Nunavut and Nunavik’s top 10 fiascos of 2010

A banner year for failure and incompetence


Reporters who covered the Eastern Arctic last year spent a lot of time chronicling an impressive range of fiascos, boondoggles and public embarrassments.

There’s no doubt about it — in the annals of futility, 2010 was an impressive year.

1. The Nunavut Housing Corp.

Nunavut’s most spectacular fiasco of 2010 didn’t occur, of course, in just one year. It takes years of sustained effort to incinerate more than $110 million worth of public money.
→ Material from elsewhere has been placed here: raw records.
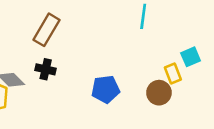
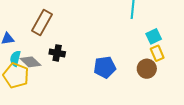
brown rectangle: (47, 30) -> (42, 22), moved
cyan square: (191, 57) -> (154, 36), moved

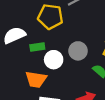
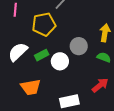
orange trapezoid: (36, 79) -> (31, 87), moved

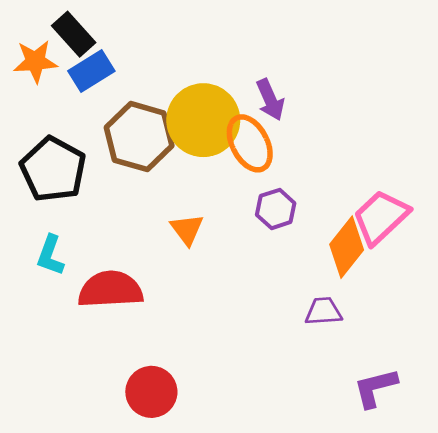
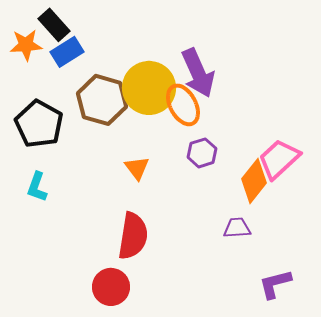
purple arrow: (270, 100) -> (198, 73), size x1.6
red semicircle: (110, 289) -> (133, 236), moved, turned 102

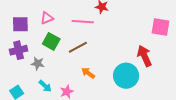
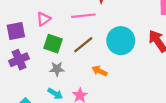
gray star: (38, 64) -> (57, 69), moved
cyan circle: (126, 76) -> (121, 41), moved

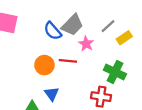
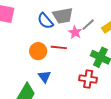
gray trapezoid: (72, 25) -> (63, 16), turned 35
gray line: (108, 26) -> (88, 25), moved

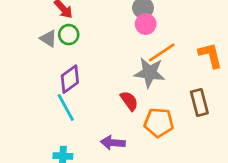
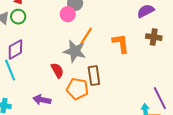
pink circle: (146, 24) -> (68, 14), moved
orange line: (162, 52) -> (85, 37), turned -30
brown rectangle: (199, 102) -> (94, 76), moved

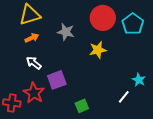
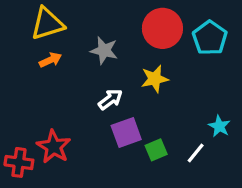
white arrow: (34, 63) -> (110, 99), moved, turned 105
purple square: (57, 80) -> (126, 133), moved
green square: (82, 106) -> (156, 150), moved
But it was in 2010 that this sorry mess came to light, and for that reason the Nunavut Housing Corp. gets first place.

2. Department of Human Resources, Nunavut

As Auditor General Sheila Fraser revealed in 2010, those tireless strivers at the Department of Human Resources continue to contend. It takes them an average of 318 days to fill a vacant job; half of all job competitions fail to find qualified applicants and employee performance, except for the Department of Education, is not evaluated. Naturally, the GN won’t reach its Inuit hiring targets, but you knew that already.

3. Child protection in Nunavut and Nunavik

Thanks to the Quebec Human Rights Commission, we’ve known about Nunavik’s child protection fiasco for years. Now, thanks to legal aid lawyers in the Kitikmeot, we know Nunavut’s system is likely as bad or worse. At the same time, thanks to a decision in court last year, we now know Nunavut’s Child and Family Services Act is in breach of the Charter of Rights — yet another made-in-Nunavut fiasco.

4. The Quebec health system

We actually mean the cluster of Nunavik and Quebec agencies responsible for the Villeray patient home disaster of 2010, but there are too many pompous acronyms to fit inside a simple sentence, let alone a headline. But because of their bungling, the Inuit of Nunavik were deprived of a much-needed health service in Montreal.

5. Natural Resources Canada

The oil, gas and uranium hunters who toil for Natural Resources Canada’s $100 million GEM project rolled along quite nicely until last year. Then they proposed seismic testing, for a couple of days, in Lancaster Sound. Turns out the Government of Canada can’t do what scores of mining companies manage to do every year: consult with communities.

6. Nunavut’s justice and correctional systems

Tony Noakes Jr., Nunavut’s ex-fire marshal, helped bring this fiasco to light last year when he revealed a host of fire safety violations at Nunavut’s grossly overcrowded Baffin Correctional Centre. Naturally, Noakes got booted from his job. Also last year, Justice Robert Kilpatrick helped explain why BCC got overcrowded in the first place. In his urgent request that Ottawa hire two more judges, he pointed out that Nunavut now generates more violent crime than the court system can handle.

7. Paul Kaludjak’s political career

An elected official earning more than $170,000 a year can’t keep his hands off the corporate credit card — a self-inflicted fiasco that speaks for itself.

8. CBC: radio silence in Nunavik

With a referendum on a new form of government and a new provincial development scheme called Plan Nord lurking on the horizon, Nunavik’s need for information is greater than ever. But Canada’s $1.4 billion-a-year national broadcaster still can’t find a way to serve many of the region’s 15 communities.

9. Ottawa’s census fiasco

To create smart policies on housing, job training, education, language and poverty reduction, Nunavut needs good information. Thanks to the Conservative government’s bone-headed decision to drop the long-form census, such information will be much harder to come by in the future.

10. The Clipper Adventurer runs aground

When the cruise ship Clipper Adventurer ran aground this past August, putting the lives of some 200 people at grave risk, the vessel’s operator claimed they hit an “uncharted” hazard. Not so. The rock they hit was charted in 2007.